Review: A Quiet Place

Hannah Lazar - April 12, 2018

Horror is a strange and sometimes frustrating genre of film. It’s probably the hardest to get right, since, if the story and characters aren’t believable, then it’s hard to get fully immersed in the atmosphere and be scared by the events happening on screen. Bad horror movies are a nitpicker’s dream, and a lot of people find joy in pointing out the characters’ stupid decisions and detailing how illogical the film’s scenarios are, particularly with friends. When horror films work, on the other hand, they can reveal humanity’s hidden or repressed anxieties to the viewer better than any other genre can, keeping viewers up late at night as they hope to never experience what the characters just did. Hence, whenever I hear about an upcoming, well-advertised horror movie, I tend to get excited, even if it doesn’t seem like a deep or complicated experience – sometimes, just being scared is enough for me. This is how I felt watching the trailer for A Quiet Place. Ultimately, the film somewhat lived up to the trailer, though I believe the sum of its parts was much greater than the whole.

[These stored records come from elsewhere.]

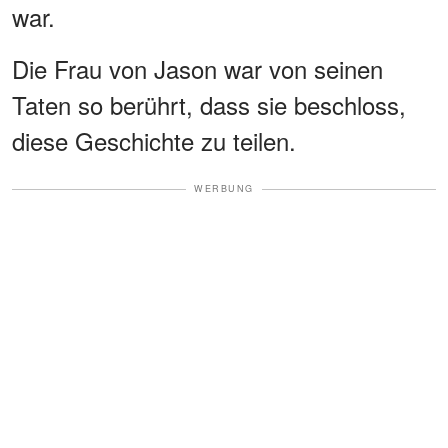
war.
Die Frau von Jason war von seinen
Taten so berührt, dass sie beschloss,
diese Geschichte zu teilen.
WERBUNG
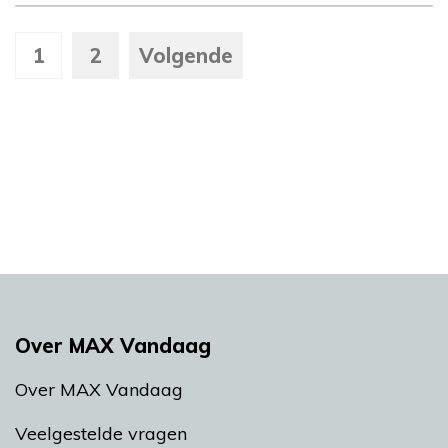
1
2
Volgende
Over MAX Vandaag
Over MAX Vandaag
Veelgestelde vragen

For context, A Quiet Place is set in world where aliens who are very sensitive to sound have invaded Earth. As a result, the surviving humans have to stay as silent as possible. The film focuses on a rural American family’s experiences living in this world, and the measures they take to remain quiet in their everyday lives. Specific scenes of A Quiet Place are quite phenomenal, making fantastic use of music, cinematography, and silent acting to further emphasize the tension of the situation. Every loud noise made in the film immediately dials up the tension, and while I wasn’t necessarily scared all the time, I was anxiously eating my popcorn and hoping the characters survive throughout the majority of the film. It helps that the monsters themselves are brought to life with great special effects and fantastic designs. I really liked how there was close to no spoken dialogue beyond American Sign Language, so the only means of endearing the audience to the characters is through facial expressions and actions, which the actors did fairly well. While specific characteristics are not portrayed, and individual names are rarely featured, I got a sense that they are a real family that’s desperately trying to survive an impossible situation, and I felt for them as a result.

Where the film falls short, in spite of its many good elements, is the actual world building and story. While the characters do make reasonable decisions most of the time, the times they don’t are very distracting and odd. I don’t want to spoil anything, but if you think about a few of the plot points in the film for too long, you start asking way too many questions, and then your overall enjoyment of the film becomes hampered. It becomes frustrating when you realize a few of these issues could have been resolved a simple shifting of dates. Without spoilers, the film begins 89 days into the invasion, and then there’s a time skip to around 480 days into the invasion. If the film had begun more like 30-40 days into the invasion, and then skipped to around 200 days, quite a few plot points would be stronger and make more sense. If this observation is confusing, my advice would be to watch the movie and then do the math. The film also runs for a bit too long, and it feels like there are three climaxes that aren’t stitched together enough to be considered a cohesive whole. It isn’t Lord of the Rings: Return of the King bad, but it’s noticeable. Additionally, the actual resolution was rather anti-climactic, and makes you wonder why the characters didn’t think of it before.

Overall, the plot holes and contrivances outweighed what was good about the movie, because they hampered my immersion into this film’s atmosphere and world. It has some amazing scenes, good acting, solid directing and music, and definitely got me tense more than a few times, but the script and plotting desperately needed some reworking. I do not recommend this film if you’re prone to nitpicking, but if you’re not, then I think you will have a good time watching A Quiet Place. Despite its flaws, the good parts are definitely worth witnessing, and I’m interested in seeing what John Krasinski does next with a better script.